» Work item: Give the listing below again in full, exactly as written.

########

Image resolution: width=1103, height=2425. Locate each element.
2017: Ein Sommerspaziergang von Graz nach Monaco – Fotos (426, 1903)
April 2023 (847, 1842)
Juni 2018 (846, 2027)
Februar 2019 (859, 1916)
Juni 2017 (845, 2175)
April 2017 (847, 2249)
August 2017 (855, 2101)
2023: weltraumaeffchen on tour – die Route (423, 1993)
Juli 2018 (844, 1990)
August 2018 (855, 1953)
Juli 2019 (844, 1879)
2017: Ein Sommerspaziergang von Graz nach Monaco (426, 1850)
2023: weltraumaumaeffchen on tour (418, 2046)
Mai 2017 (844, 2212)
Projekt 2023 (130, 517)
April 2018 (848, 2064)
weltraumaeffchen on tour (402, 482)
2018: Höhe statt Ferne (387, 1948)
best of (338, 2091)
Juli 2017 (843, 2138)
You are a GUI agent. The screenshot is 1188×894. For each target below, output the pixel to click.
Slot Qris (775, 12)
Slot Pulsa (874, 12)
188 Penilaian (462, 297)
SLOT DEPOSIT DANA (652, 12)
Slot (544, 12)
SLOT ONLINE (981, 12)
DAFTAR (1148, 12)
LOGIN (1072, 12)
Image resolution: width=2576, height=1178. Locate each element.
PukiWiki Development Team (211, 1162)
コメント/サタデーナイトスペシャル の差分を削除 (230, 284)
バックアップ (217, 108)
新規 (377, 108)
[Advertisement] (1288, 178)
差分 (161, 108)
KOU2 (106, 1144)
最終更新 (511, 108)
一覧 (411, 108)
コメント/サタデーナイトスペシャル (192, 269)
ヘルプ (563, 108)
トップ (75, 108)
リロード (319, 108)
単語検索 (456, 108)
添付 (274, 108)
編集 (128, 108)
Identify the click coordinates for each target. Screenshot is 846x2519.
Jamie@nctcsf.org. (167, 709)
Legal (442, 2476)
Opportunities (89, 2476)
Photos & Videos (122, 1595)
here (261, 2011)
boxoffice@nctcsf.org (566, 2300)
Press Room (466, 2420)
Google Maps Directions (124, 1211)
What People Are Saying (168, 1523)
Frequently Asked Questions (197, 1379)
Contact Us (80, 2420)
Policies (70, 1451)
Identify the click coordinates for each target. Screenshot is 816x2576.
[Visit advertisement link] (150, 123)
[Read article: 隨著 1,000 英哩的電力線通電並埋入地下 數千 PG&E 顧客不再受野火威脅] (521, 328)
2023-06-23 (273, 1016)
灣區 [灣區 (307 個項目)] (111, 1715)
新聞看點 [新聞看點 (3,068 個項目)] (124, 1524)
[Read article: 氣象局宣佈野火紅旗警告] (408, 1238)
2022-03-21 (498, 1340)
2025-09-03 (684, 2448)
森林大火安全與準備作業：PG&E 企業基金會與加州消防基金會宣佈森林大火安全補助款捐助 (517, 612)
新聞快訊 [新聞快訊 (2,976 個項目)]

########

» Solution:
Image resolution: width=1103, height=2425. Locate each element.
2017: Ein Sommerspaziergang von Graz nach Monaco – Fotos (426, 1903)
April 2023 (847, 1842)
Juni 2018 (846, 2027)
Februar 2019 (859, 1916)
Juni 2017 (845, 2175)
April 2017 (847, 2249)
August 2017 (855, 2101)
2023: weltraumaeffchen on tour – die Route (423, 1993)
Juli 2018 (844, 1990)
August 2018 (855, 1953)
Juli 2019 (844, 1879)
2017: Ein Sommerspaziergang von Graz nach Monaco (426, 1850)
2023: weltraumaumaeffchen on tour (418, 2046)
Mai 2017 (844, 2212)
Projekt 2023 (130, 517)
April 2018 (848, 2064)
weltraumaeffchen on tour (402, 482)
2018: Höhe statt Ferne (387, 1948)
best of (338, 2091)
Juli 2017 (843, 2138)
You are a GUI agent. The screenshot is 1188×894. For each target below, output the pixel to click.
Slot Qris (775, 12)
Slot Pulsa (874, 12)
188 Penilaian (462, 297)
SLOT DEPOSIT DANA (652, 12)
Slot (544, 12)
SLOT ONLINE (981, 12)
DAFTAR (1148, 12)
LOGIN (1072, 12)
Image resolution: width=2576, height=1178. Locate each element.
PukiWiki Development Team (211, 1162)
コメント/サタデーナイトスペシャル の差分を削除 (230, 284)
バックアップ (217, 108)
新規 (377, 108)
[Advertisement] (1288, 178)
差分 (161, 108)
KOU2 (106, 1144)
最終更新 (511, 108)
一覧 (411, 108)
コメント/サタデーナイトスペシャル (192, 269)
ヘルプ (563, 108)
トップ (75, 108)
リロード (319, 108)
単語検索 (456, 108)
添付 (274, 108)
編集 (128, 108)
Identify the click coordinates for each target. Screenshot is 846x2519.
Jamie@nctcsf.org. (167, 709)
Legal (442, 2476)
Opportunities (89, 2476)
Photos & Videos (122, 1595)
here (261, 2011)
boxoffice@nctcsf.org (566, 2300)
Press Room (466, 2420)
Google Maps Directions (124, 1211)
What People Are Saying (168, 1523)
Frequently Asked Questions (197, 1379)
Contact Us (80, 2420)
Policies (70, 1451)
Identify the click coordinates for each target. Screenshot is 816x2576.
[Visit advertisement link] (150, 123)
[Read article: 隨著 1,000 英哩的電力線通電並埋入地下 數千 PG&E 顧客不再受野火威脅] (521, 328)
2023-06-23 (273, 1016)
灣區 [灣區 (307 個項目)] (111, 1715)
新聞看點 [新聞看點 (3,068 個項目)] (124, 1524)
[Read article: 氣象局宣佈野火紅旗警告] (408, 1238)
2022-03-21 (498, 1340)
2025-09-03 (684, 2448)
森林大火安全與準備作業：PG&E 企業基金會與加州消防基金會宣佈森林大火安全補助款捐助 (517, 612)
新聞快訊 [新聞快訊 (2,976 個項目)]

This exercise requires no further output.